I was afraid of my guilt as a privileged white person, as I read this novel about a Native American Vet struggling with his return to the US. But I was even more afraid of the subject matter – afraid that it would trigger my own traumatic non-memory, my own nightmarish visions, which have been very potent lately, but which have been with me as long as I can remember as a kind of dread always lurking on the edges of my consciousness.
Arguably, the unspeakable is precisely what magical realism is about – the attempt to make the unrepresentable, spoken, imaged, articulated, and seen side by side with the real and the mundane. In magical realism, a fantasy world is not constructed as in Tolkien. Rather the fantastic, or what Freud called the uncanny – das unheimliche (literally the un-homelike) – exists side-by-side with the real, in it, and even under it.
I write stories that are arguably magical realism. But somehow engaging with it as a reader is very different from controlling it as a writer. As a reader, you’re vulnerable, and I wondered how bad I would feel after reading CEREMONY.
Still, I felt I had to try, perhaps particularly because the non-memories of my personal trauma seem so proximate to me these days.

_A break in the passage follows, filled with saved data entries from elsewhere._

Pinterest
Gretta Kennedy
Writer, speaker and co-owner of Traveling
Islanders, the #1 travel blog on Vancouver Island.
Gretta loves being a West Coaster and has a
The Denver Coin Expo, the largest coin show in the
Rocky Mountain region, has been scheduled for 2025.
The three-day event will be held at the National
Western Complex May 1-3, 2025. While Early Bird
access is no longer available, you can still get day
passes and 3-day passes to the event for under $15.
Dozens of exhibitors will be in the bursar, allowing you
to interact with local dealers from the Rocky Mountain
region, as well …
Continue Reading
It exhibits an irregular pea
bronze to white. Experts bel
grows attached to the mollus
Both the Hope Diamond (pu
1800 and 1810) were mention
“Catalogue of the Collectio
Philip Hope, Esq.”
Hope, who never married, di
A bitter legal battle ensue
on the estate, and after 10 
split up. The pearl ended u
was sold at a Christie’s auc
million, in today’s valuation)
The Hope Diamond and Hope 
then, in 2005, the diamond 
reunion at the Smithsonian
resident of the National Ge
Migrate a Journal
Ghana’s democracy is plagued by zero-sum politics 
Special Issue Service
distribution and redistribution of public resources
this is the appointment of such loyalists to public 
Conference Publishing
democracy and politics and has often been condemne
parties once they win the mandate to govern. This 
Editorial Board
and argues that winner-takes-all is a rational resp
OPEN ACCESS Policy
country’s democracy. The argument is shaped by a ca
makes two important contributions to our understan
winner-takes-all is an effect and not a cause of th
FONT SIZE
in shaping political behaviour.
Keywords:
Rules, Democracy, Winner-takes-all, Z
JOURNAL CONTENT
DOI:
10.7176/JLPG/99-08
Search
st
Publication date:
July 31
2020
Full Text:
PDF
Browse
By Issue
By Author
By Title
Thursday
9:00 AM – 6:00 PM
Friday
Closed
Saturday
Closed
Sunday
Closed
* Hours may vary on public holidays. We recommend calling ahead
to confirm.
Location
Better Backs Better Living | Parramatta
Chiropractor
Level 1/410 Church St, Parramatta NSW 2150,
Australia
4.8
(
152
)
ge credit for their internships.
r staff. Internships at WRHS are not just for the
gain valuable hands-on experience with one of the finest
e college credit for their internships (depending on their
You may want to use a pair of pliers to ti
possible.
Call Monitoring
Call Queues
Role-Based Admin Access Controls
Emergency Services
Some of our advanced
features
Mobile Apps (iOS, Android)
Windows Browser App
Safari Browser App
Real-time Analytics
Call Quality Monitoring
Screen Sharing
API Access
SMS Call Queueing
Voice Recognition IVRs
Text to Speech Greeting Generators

So, friends, I read it. And here’s what I think. I am going to speak about the novel in somewhat vague terms, because I do not want to give away anything. I want you to experience the novel for yourself:
First of all, Ceremony is without a doubt one of the most beautifully written novels I have ever read. It’s Albert Camus-level; it’s Doris Lessing-level gorgeousness. There were moments when I just had to put the book down, pick it back up and reread the section I’d read just to experience it again. Extraordinary. Delectable. Its language is a feast the like of which we don’t often see in the English language, or indeed anywhere.
Second of all, it’s a novel that understands trauma in a way that no other work of fiction that I’ve read – with the possible exception of the Septimus section of Mrs. Dalloway and Robert Cormier’s I am the Cheese – does. Silko is able to capture the words that my own traumatic memory uses to speak itself. Her protagonist talks to himself in ways that I have talked to myself in. Even though Tayo and I are worlds apart, I recognize myself in him and in other characters in the novel.

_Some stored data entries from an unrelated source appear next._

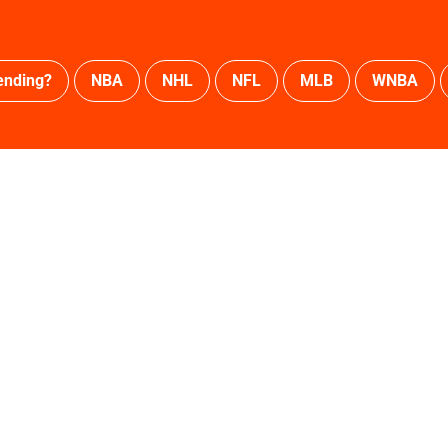
ending?
NBA
NHL
NFL
MLB
WNBA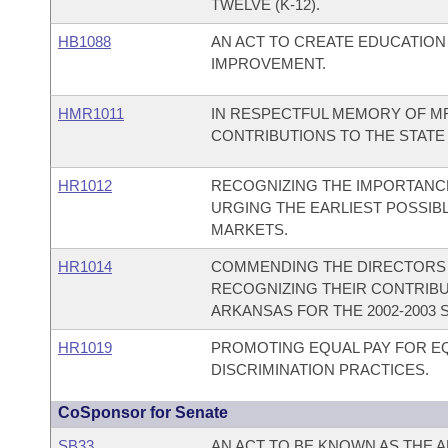
TWELVE (K-12).
HB1088
AN ACT TO CREATE EDUCATION
IMPROVEMENT.
HMR1011
IN RESPECTFUL MEMORY OF MR.
CONTRIBUTIONS TO THE STATE
HR1012
RECOGNIZING THE IMPORTANCE
URGING THE EARLIEST POSSIB
MARKETS.
HR1014
COMMENDING THE DIRECTORS 
RECOGNIZING THEIR CONTRIBUT
ARKANSAS FOR THE 2002-2003 
HR1019
PROMOTING EQUAL PAY FOR 
DISCRIMINATION PRACTICES.
CoSponsor for Senate
SB33
AN ACT TO BE KNOWN AS THE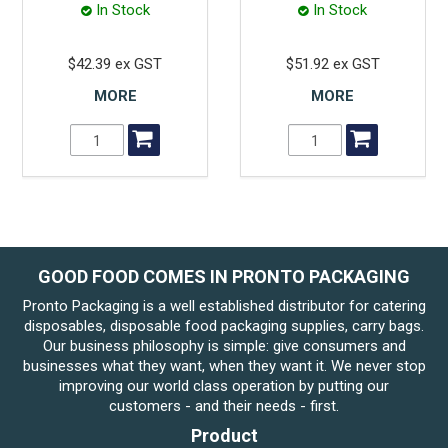
In Stock
In Stock
$42.39 ex GST
$51.92 ex GST
MORE
MORE
GOOD FOOD COMES IN PRONTO PACKAGING
Pronto Packaging is a well established distributor for catering
disposables, disposable food packaging supplies, carry bags.
Our business philosophy is simple: give consumers and
businesses what they want, when they want it. We never stop
improving our world class operation by putting our
customers - and their needs - first.
Product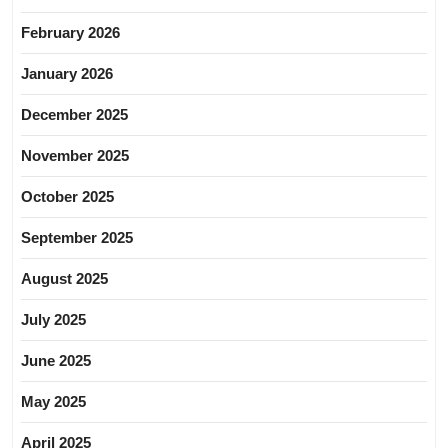
February 2026
January 2026
December 2025
November 2025
October 2025
September 2025
August 2025
July 2025
June 2025
May 2025
April 2025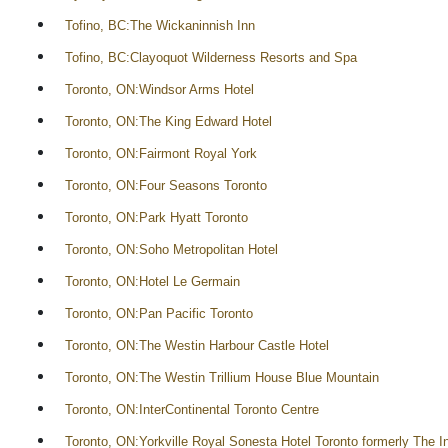
Tofino, BC:The Wickaninnish Inn
Tofino, BC:Clayoquot Wilderness Resorts and Spa
Toronto, ON:Windsor Arms Hotel
Toronto, ON:The King Edward Hotel
Toronto, ON:Fairmont Royal York
Toronto, ON:Four Seasons Toronto
Toronto, ON:Park Hyatt Toronto
Toronto, ON:Soho Metropolitan Hotel
Toronto, ON:Hotel Le Germain
Toronto, ON:Pan Pacific Toronto
Toronto, ON:The Westin Harbour Castle Hotel
Toronto, ON:The Westin Trillium House Blue Mountain
Toronto, ON:InterContinental Toronto Centre
Toronto, ON:Yorkville Royal Sonesta Hotel Toronto formerly The In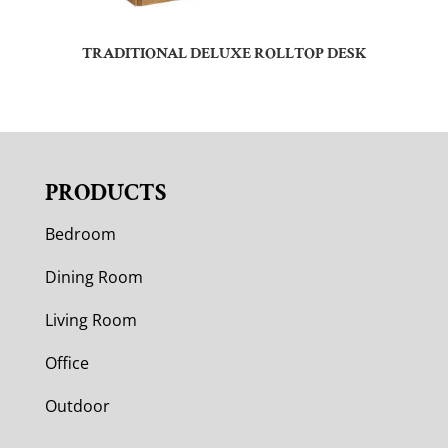
TRADITIONAL DELUXE ROLLTOP DESK
PRODUCTS
Bedroom
Dining Room
Living Room
Office
Outdoor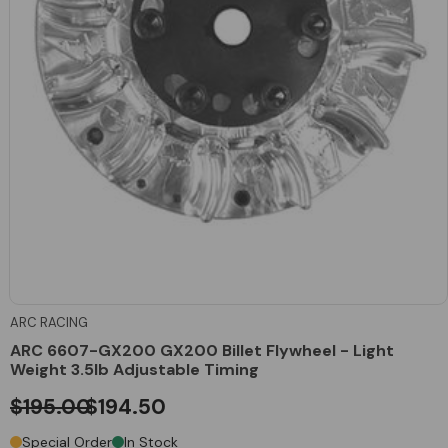
ARC RACING
ARC 6607-GX200 GX200 Billet Flywheel - Light
Weight 3.5lb Adjustable Timing
$195.00
$194.50
Special Order
In Stock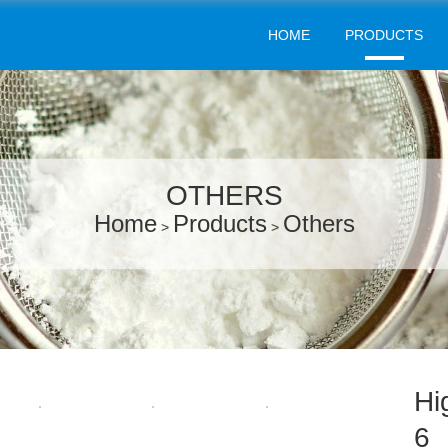
HOME
PRODUCTS
OTHERS
Home
Products
Others
>
>
Hi
6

Third, the novel makes a connection I had never thought to make between personal trauma and the historical moment that we live in. Our personal wound is connected to the wound of the world, and thereby to the wounds of everyone, and to the particular challenge of our time. This sounds incredibly corny, but if you have read the book you know what I am talking about. It is a profound insight, and I feel personally changed by it.

Fourth, the novel says something incredibly powerful and provocative about culture and religion and how they must change in order to live and remain vital. This is a crucial idea in the book, and it has changed my view of Judaism, and of what I am doing as a writer and person.

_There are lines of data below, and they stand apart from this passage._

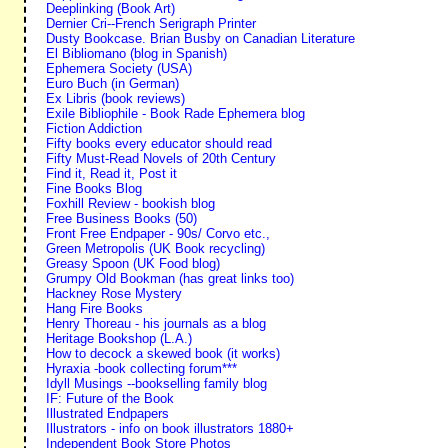
Deeplinking (Book Art)
Dernier Cri--French Serigraph Printer
Dusty Bookcase. Brian Busby on Canadian Literature
El Bibliomano (blog in Spanish)
Ephemera Society (USA)
Euro Buch (in German)
Ex Libris (book reviews)
Exile Bibliophile - Book Rade Ephemera blog
Fiction Addiction
Fifty books every educator should read
Fifty Must-Read Novels of 20th Century
Find it, Read it, Post it
Fine Books Blog
Foxhill Review - bookish blog
Free Business Books (50)
Front Free Endpaper - 90s/ Corvo etc.,
Green Metropolis (UK Book recycling)
Greasy Spoon (UK Food blog)
Grumpy Old Bookman (has great links too)
Hackney Rose Mystery
Hang Fire Books
Henry Thoreau - his journals as a blog
Heritage Bookshop (L.A.)
How to decock a skewed book (it works)
Hyraxia -book collecting forum***
Idyll Musings --bookselling family blog
IF: Future of the Book
Illustrated Endpapers
Illustrators - info on book illustrators 1880+
Independent Book Store Photos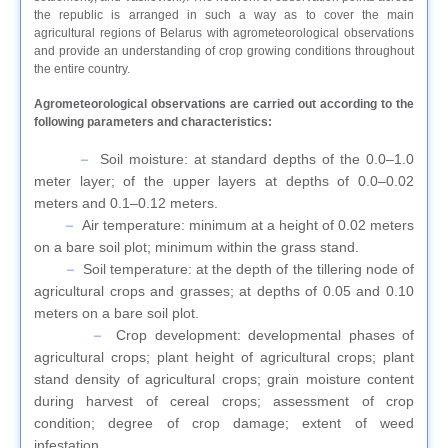
the republic is arranged in such a way as to cover the main
agricultural regions of Belarus with agrometeorological observations
and provide an understanding of crop growing conditions throughout
the entire country.
Agrometeorological observations are carried out according to the
following parameters and characteristics:
Soil moisture: at standard depths of the 0.0–1.0
meter layer; of the upper layers at depths of 0.0–0.02
meters and 0.1–0.12 meters.
Air temperature: minimum at a height of 0.02 meters
on a bare soil plot; minimum within the grass stand.
Soil temperature: at the depth of the tillering node of
agricultural crops and grasses; at depths of 0.05 and 0.10
meters on a bare soil plot.
Crop development: developmental phases of
agricultural crops; plant height of agricultural crops; plant
stand density of agricultural crops; grain moisture content
during harvest of cereal crops; assessment of crop
condition; degree of crop damage; extent of weed
infestation.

Fifth, on a stylistic level one of the most interesting things about the book is how the “magic” and supernatural aspects take place in a completely unremarkable way. They appear as undramatic almost mundane occurrences and things, and these elements make what is real, what is natural, and what is mundane seem all the more extraordinary. If magical realism works to make us see our world differently, appreciate it more deeply, feel it more profoundly, well then this book certainly succeeds in that.
In my opinion, Ceremony is a great novel, in the sense of being epic. In the sense of being important.
It shows us how truly revolutionary magical realism writing can be. What it can do for us is something very big.
“The only way to get change is not through the courts or — heaven forbid — the politicians, but through a change of human consciousness and through a change of heart. Only through the arts — music, poetry, dance, painting, writing — “can we really reach each other.”